Haben neue Energiemarktteilnehmer beim Einsatz aktueller Steuerungstechnik derzeit besonders Unangenehmes zu erwarten?
Wenn die Leute meine Honeypots angreifen, denken sie, dass sie in ein kleines Kraftwerk, eine Windkraftanlage oder eine Wasserkraftanlage eindringen, die sehen aus wie „The real thing“. Die Leute sagen oft: Angreifer nutzen keine Zero-Day-Vulnerabilities, also Sicherheitslücken in Hard- und Software, die noch nicht bekannt sind, meist noch nicht einmal dem Hersteller.
Aber die interessante Sache ist, dass ich durch umfangreiche Analysen des Datenverkehrs herausgefunden habe, dass Angreifer Zero-Day-Vulnerabilities in aktuellen Steuerungssystemen angreifen!
Die Angreifer greifen gezielt nicht bekannte Schwachstellen aktueller industrieller Steuerungshard- und -software an?
Ja, ich selbst habe durch meine Analysen jetzt schon zum dritten Mal Schwachstellen in aktuellen Steuerungssystemen von Herstellern gefunden, die diesen selbst nicht bekannt waren, auf die sie dann durch uns hingewiesen wurden. Also: Klassische Zero-Day-Vulnerabilities gibt es auch heute in industriellen und Energie-Steuerungsanlagen und sie werden aktiv von Hackern gesucht, gefunden und ausgenutzt.
Ihre Erkenntnisse betreffen also verschiedene Industriesteuerungen?
Ich nenne jetzt keine Herstellernamen, aber was man in der industriellen Steuerung einsetzt, kommt auch in den Energienetzen zum Einsatz.
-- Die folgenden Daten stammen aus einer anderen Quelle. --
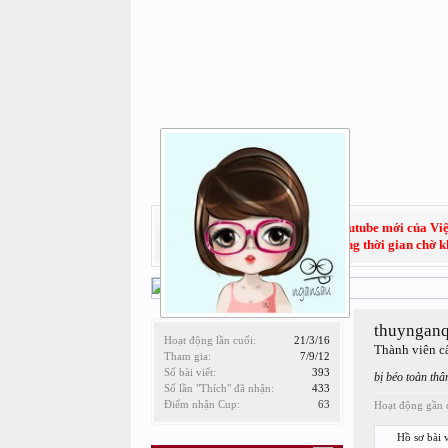
Hãy đăng ký subscribe kênh Youtube mới của Việt
quét không rõ lý do, trong thời gian chờ 
thuyngan
Hoạt động lần cuối:
21/3/16
Thành viên c
Tham gia:
7/9/12
Số bài viết:
393
bị béo toàn thâ
Số lần "Thích" đã nhận:
433
Điểm nhận Cup:
63
Hoạt động gần 
Hồ sơ bài v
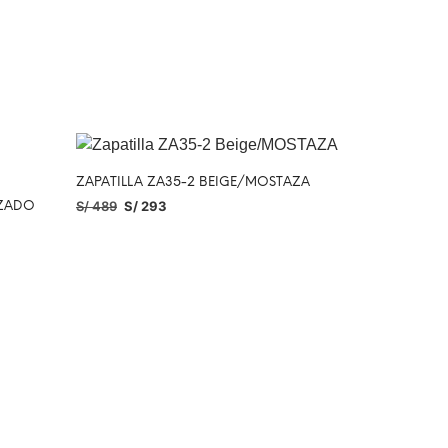
ZAPATILLA ZA35-2 BEIGE/MOSTAZA
S/
489
S/
293
IZADO
SELECCIONAR OPCIONES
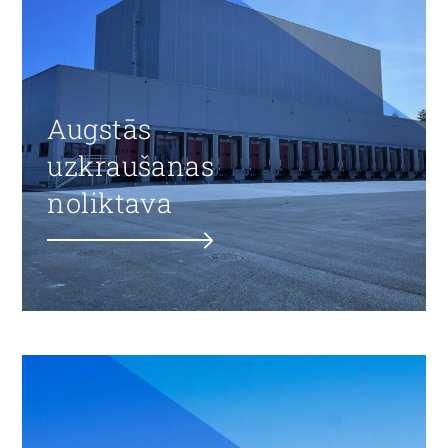
Augstās
uzkraušanas
noliktava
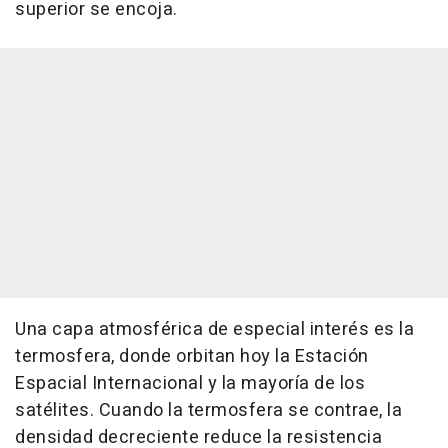
superior se encoja.
Una capa atmosférica de especial interés es la
termosfera, donde orbitan hoy la Estación
Espacial Internacional y la mayoría de los
satélites. Cuando la termosfera se contrae, la
densidad decreciente reduce la resistencia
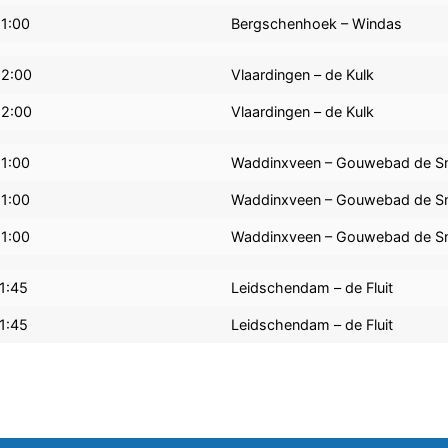
11:00
Bergschenhoek – Windas
12:00
Vlaardingen – de Kulk
12:00
Vlaardingen – de Kulk
11:00
Waddinxveen – Gouwebad de S
11:00
Waddinxveen – Gouwebad de S
11:00
Waddinxveen – Gouwebad de S
1:45
Leidschendam – de Fluit
1:45
Leidschendam – de Fluit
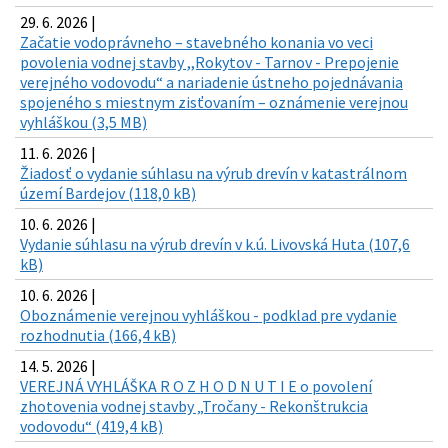
29. 6. 2026 |
Začatie vodoprávneho – stavebného konania vo veci
povolenia vodnej stavby ,,Rokytov - Tarnov - Prepojenie
verejného vodovodu“ a nariadenie ústneho pojednávania
spojeného s miestnym zisťovaním – oznámenie verejnou
vyhláškou (3,5 MB)
11. 6. 2026 |
Žiadosť o vydanie súhlasu na výrub drevín v katastrálnom
území Bardejov (118,0 kB)
10. 6. 2026 |
Vydanie súhlasu na výrub drevín v k.ú. Livovská Huta (107,6
kB)
10. 6. 2026 |
Oboznámenie verejnou vyhláškou - podklad pre vydanie
rozhodnutia (166,4 kB)
14. 5. 2026 |
VEREJNÁ VYHLÁŠKA R O Z H O D N U T I E o povolení
zhotovenia vodnej stavby „Tročany - Rekonštrukcia
vodovodu“ (419,4 kB)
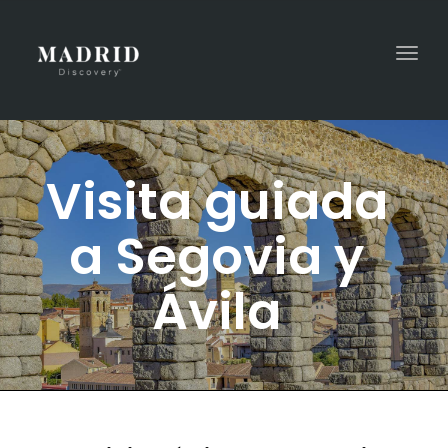
Togg
navi
Visita guiada
a Segovia y
Ávila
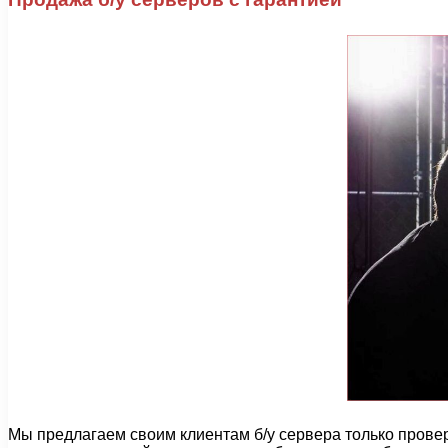
Мы предлагаем своим клиентам б/у сервера только провер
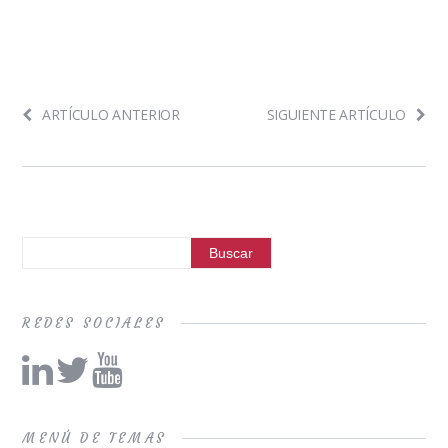
ARTÍCULO ANTERIOR
SIGUIENTE ARTÍCULO
REDES SOCIALES
MENÚ DE TEMAS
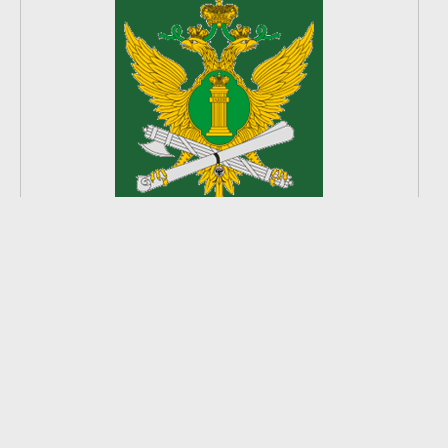
2
из
8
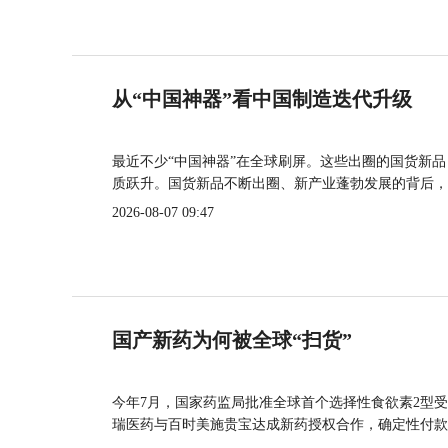
从“中国神器”看中国制造迭代升级
最近不少“中国神器”在全球刷屏。这些出圈的国货新
质跃升。国货新品不断出圈、新产业蓬勃发展的背后，
2026-08-07 09:47
国产新药为何被全球“扫货”
今年7月，国家药监局批准全球首个选择性食欲素2型受
瑞医药与百时美施贵宝达成新药授权合作，确定性付款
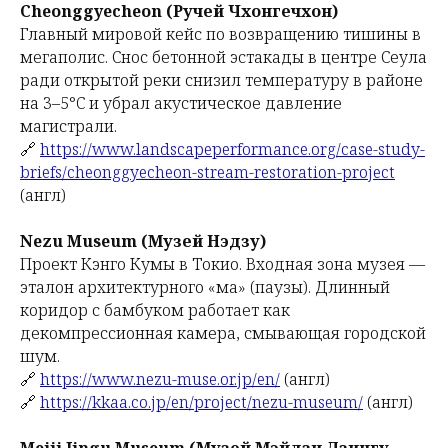
Cheonggyecheon (Ручей Чхонгечхон)
Главный мировой кейс по возвращению тишины в
мегаполис. Снос бетонной эстакады в центре Сеула
ради открытой реки снизил температуру в районе
на 3–5°C и убрал акустическое давление
магистрали.
🔗
https://www.landscapeperformance.org/case-study-
briefs/cheonggyecheon-stream-restoration-project
(англ)
Nezu Museum (Музей Нэдзу)
Проект Кэнго Кумы в Токио. Входная зона музея —
эталон архитектурного «ма» (паузы). Длинный
коридор с бамбуком работает как
декомпрессионная камера, смывающая городской
шум.
🔗
https://www.nezu-muse.or.jp/en/
(англ)
🔗
https://kkaa.co.jp/en/project/nezu-museum/
(англ)
Meiji Jingu Museum (Музей Мэйдзи Дзингу,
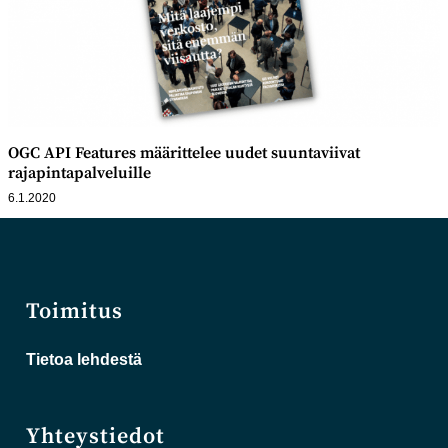
OGC API Features määrittelee uudet suuntaviivat
rajapintapalveluille
6.1.2020
Toimitus
Tietoa lehdestä
Yhteystiedot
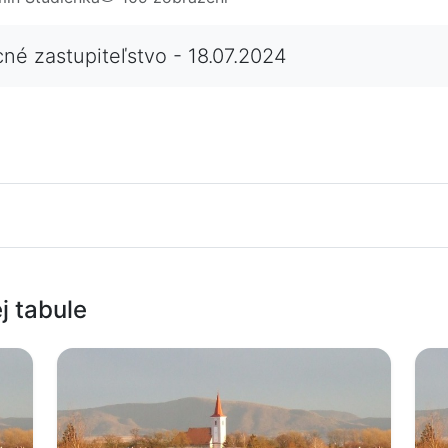
né zastupiteľstvo - 18.07.2024
j tabule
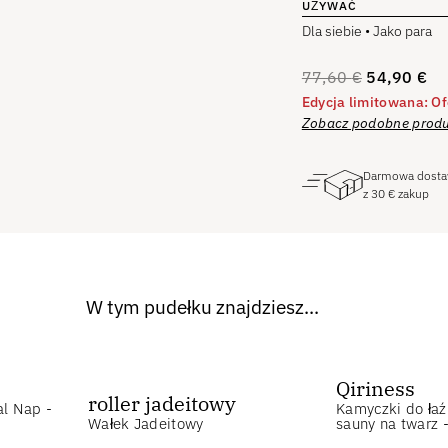
UŻYWAĆ
Dla siebie • Jako para
77,60
€
54,90
€
Edycja limitowana: Of
Zobacz podobne produ
Darmowa dost
z
30
€
zakup
W tym pudełku znajdziesz...
Qiriness
roller jadeitowy
al Nap -
Kamyczki do łaź
Wałek Jadeitowy
sauny na twarz -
Wir spechen also über Probleme, die das ganze Industrial Internet of Things betreffen, nicht nur die Energieverteilnetze. Gegenwärtig habe ich zwölf Zero-Day-Vulnerabilities im Industrial IoT identifiziert, die ich den jeweiligen Herstellern mitgeteilt habe.
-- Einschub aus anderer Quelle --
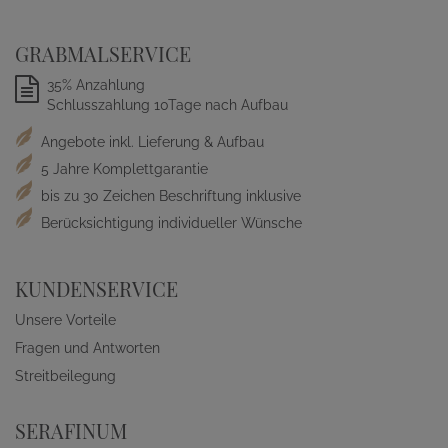
GRABMALSERVICE
35% Anzahlung
Schlusszahlung 10Tage nach Aufbau
Angebote inkl. Lieferung & Aufbau
5 Jahre Komplettgarantie
bis zu 30 Zeichen Beschriftung inklusive
Berücksichtigung individueller Wünsche
KUNDENSERVICE
Unsere Vorteile
Fragen und Antworten
Streitbeilegung
SERAFINUM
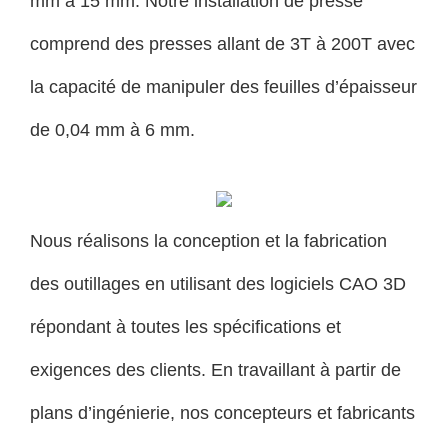
mm à 15 mm. Notre installation de presse
comprend des presses allant de 3T à 200T avec
la capacité de manipuler des feuilles d’épaisseur
de 0,04 mm à 6 mm.
Nous réalisons la conception et la fabrication
des outillages en utilisant des logiciels CAO 3D
répondant à toutes les spécifications et
exigences des clients. En travaillant à partir de
plans d’ingénierie, nos concepteurs et fabricants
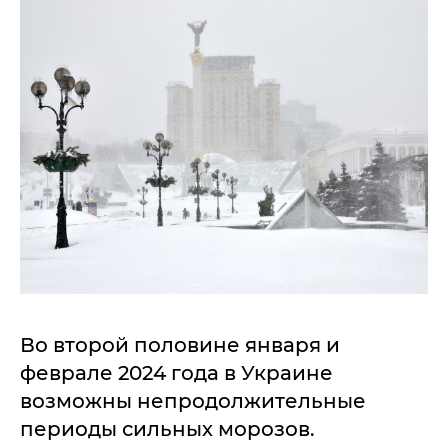
Во второй половине января и
феврале 2024 года в Украине
возможны непродолжительные
периоды сильных морозов.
Wir arbeiten in den skandinavischen Ländern auch sehr eng zwischen den Übertragungsnetzbetreibern zusammen, neben der offiziellen Zusammenarbeit gibt es da viele informelle Verbindungen, wo man gegenseitig die gut funktionierenden Vorgehensweisen und Technologien teilt, z.B. einen besonders erfolgreichen Penetration-Test.
In Deutschland orientieren sich die Sicherheitsanforderungen der Regierung zunehmend an bürokratisch-formalistischen Modellen wie den Common Criteria. Wie stehen Sie dazu?
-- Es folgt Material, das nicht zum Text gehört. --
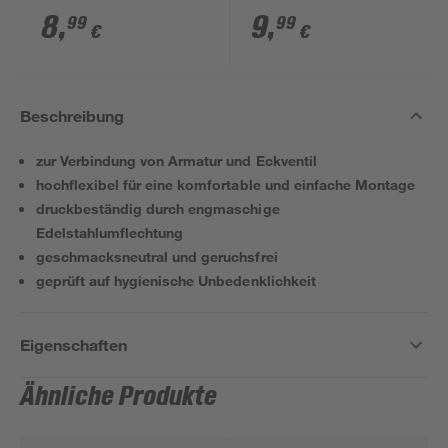
mm
x 40/50 mm
8
,
9
,
99
99
€
€
Beschreibung
zur Verbindung von Armatur und Eckventil
hochflexibel für eine komfortable und einfache Montage
druckbeständig durch engmaschige
Edelstahlumflechtung
geschmacksneutral und geruchsfrei
geprüft auf hygienische Unbedenklichkeit
Eigenschaften
Ähnliche Produkte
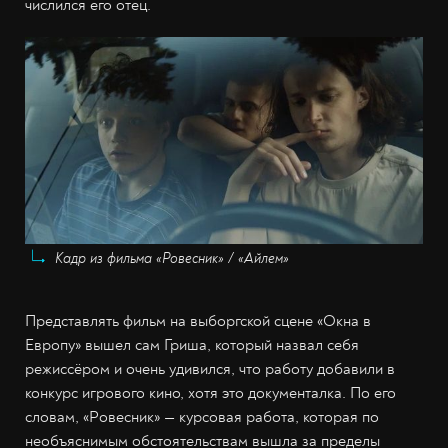
числился его отец.
Кадр из фильма «Ровесник» / «Айлем»
Представлять фильм на выборгской сцене «Окна в
Европу» вышел сам Гриша, который назвал себя
режиссёром и очень удивился, что работу добавили в
конкурс игрового кино, хотя это документалка. По его
словам, «Ровесник» — курсовая работа, которая по
необъяснимым обстоятельствам вышла за пределы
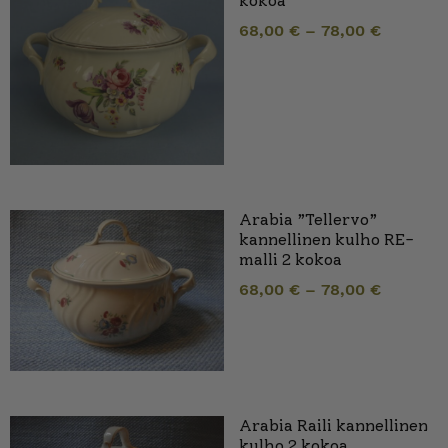
kokoa
68,00
€
–
78,00
€
Arabia ”Tellervo”
kannellinen kulho RE-
malli 2 kokoa
68,00
€
–
78,00
€
Arabia Raili kannellinen
kulho 2 kokoa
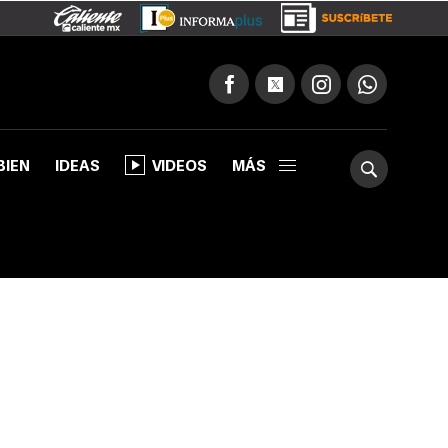
BIEN
IDEAS
VIDEOS
MÁS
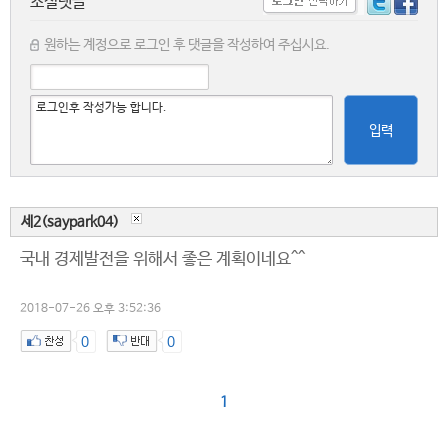
소셜댓글
원하는 계정으로 로그인 후 댓글을 작성하여 주십시요.
입력
세2(saypark04)
국내 경제발전을 위해서 좋은 계획이네요^^
2018-07-26 오후 3:52:36
0
0
1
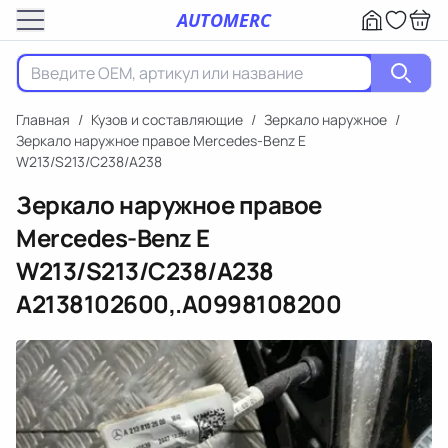
AUTOMERC
Главная
/
Кузов и составляющие
/
Зеркало наружное
/
Зеркало наружное правое Mercedes-Benz E
W213/S213/C238/A238
Зеркало наружное правое
Mercedes-Benz E
W213/S213/C238/A238
A2138102600,.A0998108200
Natürlich muss es gesetzliche Anforderungen geben, die man nachprüfbar einhalten kann, wir haben das auch in Dänemark, wobei ich da kein Experte bin. Aber womit wir in Dänemark und Skandinavien gute Erfahrungen gemacht haben, ist, dass man eine kleine Gruppe von Experten aus verschiedenen Bereichen hat, Leuten, denen man vertraut, mit denen man sich im Zweifelsfall schnell austauscht, die kompetent sind und die auch über Entscheidungsbefugnis verfügen.
Das ist wohl mehr ein Konzept für kleinere Länder mit kurzen Dienstwegen.
Das Kritis-System in Deutschland ist stärker formalisiert, aber es kann dennoch nicht schaden, wenn man eine Gruppe von Leuten kennt, denen man vertraut und die man wegen der Lösung komplexer Probleme ansprechen kann.